Characterizing bacterial genetic diversity

In species' pangenomes and microbial communities

More Info
expand_more

Abstract

Bacteria are everywhere and play essential roles in Earth's diverse ecosystems and human health. For example, humans harbor a complex and essential gut microbial community comprising thousands of bacterial species (in addition to numerous viruses, fungi, and microbial eukaryotes). This community helps break down and synthesize nutrients, trains the immune system, and keeps pathogens at bay. However, imbalances in this community are associated with several diseases, including obesity, inflammatory bowel syndrome, and recurrent urinary tract infections. Moreover, bacteria can cause deadly infections, and many are developing resistance to our most potent antibiotics. Studying bacteria is thus essential for identifying differences between pathogens and harmless commensals, countering antimicrobial resistance, and understanding their impacts on human health.

To study bacteria, we typically characterize and compare their genomes. The genome comprises all of an organism's hereditary information, and its genes encode the molecular machines necessary for cell function, providing an overview of an organism's capabilities. The hereditary information in genomes additionally enables inferring the organism's evolutionary history, which helps in understanding why specific traits evolved or aid in inferring transmission links in case of an outbreak.

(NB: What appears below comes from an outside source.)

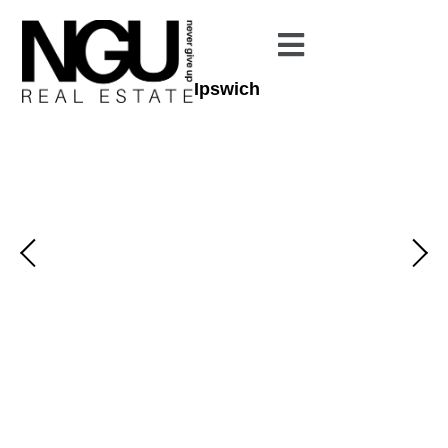
Ipswich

A challenge with comparing large sets of bacterial genomes is the extensive variation in genome content among many species. For example, two Escherichia coli strains can share as little as 50% of their genes. Current computational tools offer biased or incomplete views of genetic variation among strains. This hinders the identification of genotype-phenotype associations, prevents tracking mobile genetic elements, and limits our understanding of the microbial communities they are part of.

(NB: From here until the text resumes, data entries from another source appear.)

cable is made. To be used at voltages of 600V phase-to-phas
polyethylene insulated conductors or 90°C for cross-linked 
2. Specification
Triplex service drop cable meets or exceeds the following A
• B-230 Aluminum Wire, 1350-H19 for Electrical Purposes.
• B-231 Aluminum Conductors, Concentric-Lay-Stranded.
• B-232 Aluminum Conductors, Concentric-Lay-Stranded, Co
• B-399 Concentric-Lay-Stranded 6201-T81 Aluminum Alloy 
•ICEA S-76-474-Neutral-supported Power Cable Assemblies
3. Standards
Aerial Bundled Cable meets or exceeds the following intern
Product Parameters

The central question of this thesis is how to design computational tools that enable accurate characterization of genetic variation among diverse bacterial genomes. This thesis introduces new algorithms to identify and represent genetic variation using graph data structures. It additionally presents a tool that characterizes strain-specific genetic variation in microbial communities, even in the presence of same-species strain mixtures. Finally, this thesis uses the previously mentioned tools to investigate the role of the gut microbiome in women with recurrent urinary tract infections, offering novel insights into the gut and bladder dynamics of  E. coli.

Collectively, we expect this work to contribute to an improved mechanistic understanding of bacteria's role in human health, help track and counter the spread of antimicrobial resistance, and inform on the development of microbiome-mediated therapeutics.